Assignment = Nothing but a number should be given: how many lines of the records include "Sonata"?

::::::::

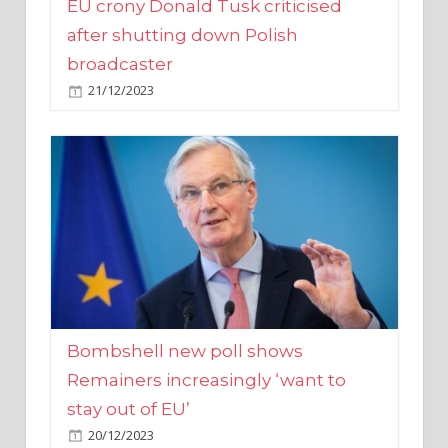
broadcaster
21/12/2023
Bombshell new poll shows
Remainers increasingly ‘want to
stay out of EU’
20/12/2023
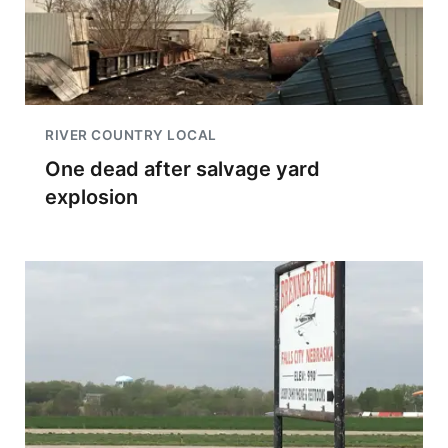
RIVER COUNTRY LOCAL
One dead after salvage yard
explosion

::::::::

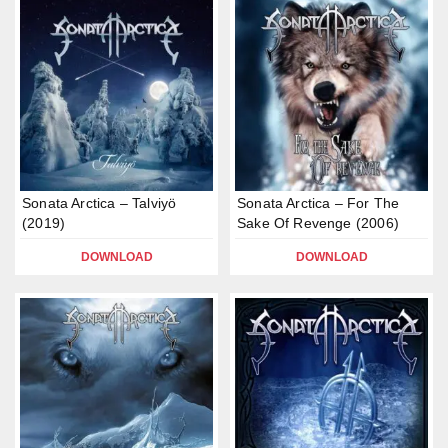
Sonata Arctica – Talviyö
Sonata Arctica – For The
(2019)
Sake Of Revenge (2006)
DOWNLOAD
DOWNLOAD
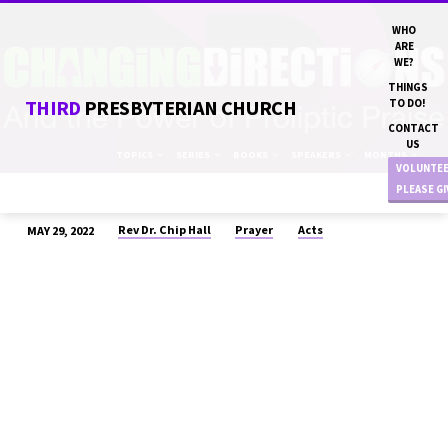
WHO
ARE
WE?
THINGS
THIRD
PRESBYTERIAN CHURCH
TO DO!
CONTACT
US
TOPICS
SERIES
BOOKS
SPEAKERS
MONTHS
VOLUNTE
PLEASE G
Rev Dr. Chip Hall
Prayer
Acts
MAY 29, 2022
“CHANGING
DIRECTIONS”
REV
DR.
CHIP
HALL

::::::::

Answer space = 2